The strike by Warrior Met Coal miners should be linked with the struggle for unionization of the mainly black workers of the Amazon warehouse in nearby Bessemer. Mobilize  Alabama workers and supporters of labor and black rights to build mass, militant picket lines that scabs can’t cross!  (Photo: Bloomberg)

The Warrior Met strike began as the 5,800 mainly black workers at the Amazon warehouse in Bessemer were voting in an NLRB election to decide whether the Retail, Warehouse and Department Store Union (RWDSU) would represent the workers there. Many striking miners, about a third of whom are black, supported that struggle, which unfortunately was defeated.

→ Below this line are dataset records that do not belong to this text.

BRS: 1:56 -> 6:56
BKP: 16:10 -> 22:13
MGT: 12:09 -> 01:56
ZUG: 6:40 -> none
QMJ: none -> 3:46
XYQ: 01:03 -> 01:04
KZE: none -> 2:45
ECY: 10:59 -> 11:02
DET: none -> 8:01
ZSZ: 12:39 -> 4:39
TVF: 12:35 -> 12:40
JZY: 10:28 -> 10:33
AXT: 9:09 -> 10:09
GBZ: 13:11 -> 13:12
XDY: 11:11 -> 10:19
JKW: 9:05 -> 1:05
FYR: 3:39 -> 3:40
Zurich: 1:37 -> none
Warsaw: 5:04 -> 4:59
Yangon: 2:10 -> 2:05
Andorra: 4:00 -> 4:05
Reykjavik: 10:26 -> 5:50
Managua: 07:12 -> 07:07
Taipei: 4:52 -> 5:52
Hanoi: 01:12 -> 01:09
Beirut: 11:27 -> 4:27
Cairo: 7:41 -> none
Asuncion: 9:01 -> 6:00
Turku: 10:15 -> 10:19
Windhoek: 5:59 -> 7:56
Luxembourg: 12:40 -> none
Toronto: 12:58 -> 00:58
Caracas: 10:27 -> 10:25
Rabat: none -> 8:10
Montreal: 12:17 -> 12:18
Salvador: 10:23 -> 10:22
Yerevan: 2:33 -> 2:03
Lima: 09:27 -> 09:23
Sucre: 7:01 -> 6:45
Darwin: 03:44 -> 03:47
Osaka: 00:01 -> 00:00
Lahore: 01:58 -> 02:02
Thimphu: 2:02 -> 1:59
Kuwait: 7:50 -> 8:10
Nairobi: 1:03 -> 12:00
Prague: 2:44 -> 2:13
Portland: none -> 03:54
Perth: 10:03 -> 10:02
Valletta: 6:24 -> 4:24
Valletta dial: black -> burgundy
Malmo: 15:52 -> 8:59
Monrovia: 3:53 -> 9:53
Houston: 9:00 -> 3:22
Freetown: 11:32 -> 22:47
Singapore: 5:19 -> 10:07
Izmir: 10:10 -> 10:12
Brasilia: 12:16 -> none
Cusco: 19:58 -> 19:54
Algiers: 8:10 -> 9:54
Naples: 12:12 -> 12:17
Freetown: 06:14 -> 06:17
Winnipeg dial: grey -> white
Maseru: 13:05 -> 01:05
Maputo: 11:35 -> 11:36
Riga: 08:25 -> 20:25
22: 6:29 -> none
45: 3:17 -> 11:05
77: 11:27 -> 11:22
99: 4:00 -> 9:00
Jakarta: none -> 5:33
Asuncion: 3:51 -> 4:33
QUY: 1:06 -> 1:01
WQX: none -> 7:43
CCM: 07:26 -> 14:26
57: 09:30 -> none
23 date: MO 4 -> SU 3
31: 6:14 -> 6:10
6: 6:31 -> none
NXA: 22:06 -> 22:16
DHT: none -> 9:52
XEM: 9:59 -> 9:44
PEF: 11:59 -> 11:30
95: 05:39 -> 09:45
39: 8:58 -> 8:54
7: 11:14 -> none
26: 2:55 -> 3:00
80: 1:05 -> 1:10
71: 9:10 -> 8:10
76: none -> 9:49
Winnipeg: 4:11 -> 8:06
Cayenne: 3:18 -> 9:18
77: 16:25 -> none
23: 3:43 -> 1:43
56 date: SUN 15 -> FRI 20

We in the Internationalist Group called for a class-struggle fight to organize Amazon. That means strikes and labor solidarity action, and not playing by the rules of the bosses’ government and its agencies. Rather than looking to phony “friends of labor” in the Democratic Party to enact labor law reform like the PRO Act (don’t hold your breath), we need to revive the traditions that built the unions in the first place and build a class-struggle workers party.